É ao lado da Avenida 10 de Novembro, aos fundos de um moinho antigamente movimentado pelas águas do Arroio Travesseiro que o porto-alegrense e historiador Francciesco Disconzi, 33 anos, aplica todos os conhecimentos adquiridos pela família de marceneiros, ferreiros e torneiros, para renovar sua moradia, que foi construída no final dos anos 50.
Francciesco cursou artes gráficas no Senai, já foi impressor offset, tipógrafo, além de acabamentista (encadernador artesanal). Teve uma breve passagem pelo setor de ações humanitárias, vinculado ao trabalho de missões desenvolvido entre entidades filantrópicas que apoiavam vítimas de conflitos civil-militares na América Latina e é professor da área de ciências humanas, formado em História, acadêmico e entusiasta da área de tecnologia em ensino.
A paixão pelas antiguidades e os ofícios da família de origem italiana como a carpintaria e ferraria antiga, fez com que Francciesco investisse, em 2021, todas as suas fichas na restauração de produção artesanal de peças antigas, sejam elas de madeira ou outros materiais como vidro e metal.
O interesse em restaurar uma casa antiga no centro de Travesseiro, surgiu após uma indicação de uma amiga da cidade. Francciesco, na época, tinha sido contratado pela prefeitura de Marques de Souza para atuar como diretor da Escola Municipal Carlos Gomes e estava procurando uma casa para alugar e morar. “Este foi o local que encontramos. Como a casa era antiga e tenho a paixão por restauração, fiz um acordo com os proprietários e iniciei a reforma interna da casa”, explica.
Até o momento já foram restaurados o chão, paredes e teto, todos de madeira. As janelas também serão retiradas e revitalizadas. O processo mais trabalhoso ocorre na retirada da pintura antiga feita com resinas mais densas e pigmentosas que exigem uma preparação mais cautelosa com as lixas e escovas metálicas para evitar o comprometimento da madeira. “É um trabalho minucioso que exige o cuidado para manter a qualidade da madeira e a estética da pintura e isso leva tempo”, diz.

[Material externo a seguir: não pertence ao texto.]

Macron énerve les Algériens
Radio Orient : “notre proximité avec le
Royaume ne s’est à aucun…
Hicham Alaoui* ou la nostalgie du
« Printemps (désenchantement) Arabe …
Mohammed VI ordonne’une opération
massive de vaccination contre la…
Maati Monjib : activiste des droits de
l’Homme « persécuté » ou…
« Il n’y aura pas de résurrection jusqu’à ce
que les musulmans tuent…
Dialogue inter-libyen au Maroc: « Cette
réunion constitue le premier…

Consultando alguns registros históricos, Francciesco estima que a casa tenha aproximadamente 80 anos de construção. Os antigos proprietários acreditam que ela tenha sido usada por trabalhadores do moinho, utilizado para moagem de grãos. São três quartos, uma sala, cozinha e área de frente para o arroio Travesseiro. “Era muito comum a sociedade se instalar e organizar assim. Residências atrás das empresas, mas construídas de frente para rios ou arroios”, descreve.

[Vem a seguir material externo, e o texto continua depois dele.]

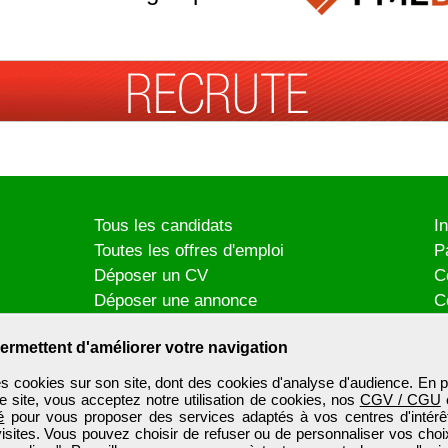
Tous les candidats
I
Toutes les offres d'emploi
P
Déposer un CV
C
Déposer une annonce
C
Témoignages utilisateurs
P
ermettent d'améliorer votre navigation
es cookies sur son site, dont des cookies d'analyse d'audience. En p
e site, vous acceptez notre utilisation de cookies, nos
CGV / CGU
é
pour vous proposer des services adaptés à vos centres d'intérêt
visites. Vous pouvez choisir de refuser ou de personnaliser vos choi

Essa é a segunda casa que o artesão e professor restaura. Uma das maiores dificuldades, segundo Francciesco, está nos cuidados de cada detalhe e na reposição de madeiras de lei, que não podem ser comercializadas em madeireiras sem a devida autorização ambiental. Na antiga casa, foram encontradas madeiras das espécies peroba, louro gaúcho e angelim, usadas em sapatas e tesouras.

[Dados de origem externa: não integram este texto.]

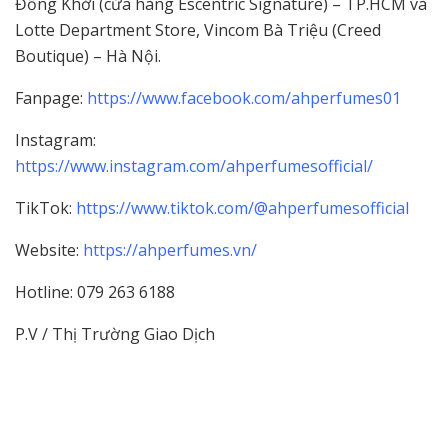
Đồng Khởi (cửa hàng Escentric Signature) – TP.HCM và
Lotte Department Store, Vincom Bà Triệu (Creed
Boutique) – Hà Nội.
Fanpage:
https://www.facebook.com/ahperfumes01
Instagram:
https://www.instagram.com/ahperfumesofficial/
TikTok:
https://www.tiktok.com/@ahperfumesofficial
Website:
https://ahperfumes.vn/
Hotline: 079 263 6188
P.V / Thị Trường Giao Dịch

A pandemia também elevou os custos. Francciesco, que trabalha cada item manualmente, percebe o aumento de preços em itens como o ferro e maquinários, que dobraram com a falta de matéria prima e mão de obra, o que tem dificultado o trabalho de muitos restauradores.
MANTER A IDENTIDADE
Além de restaurar a casa que hoje é sua moradia, Francciesco utiliza um pequeno espaço no porão para restauração de itens antigos como mesas, cadeiras, placas, rodas e até mesmo moedas. “O meu desafio é de manter a identidade de cada peça, corrigir imperfeições e manter ela dentro do seu aspecto histórico ou até mesmo criar novos objetos a partir de antigos”, afirma.
A paixão por ofícios e técnicas antigas está sendo publicada e compartilhada em uma página no Instagram e Facebook (@DisconziArt). Os vídeos e imagens de técnicas são publicados semanalmente e fizeram com que a demanda por restaurações aumentasse, mas mesmo assim o artesão e professor prefere manter os “pés no chão”. “Meu espaço não é uma marcenaria, não é uma metalúrgica, não é uma vidraçaria, é de tudo um pouco. O objetivo aqui é de resgatar a história e manter a cultura de itens antigos e valorizados”, destaca.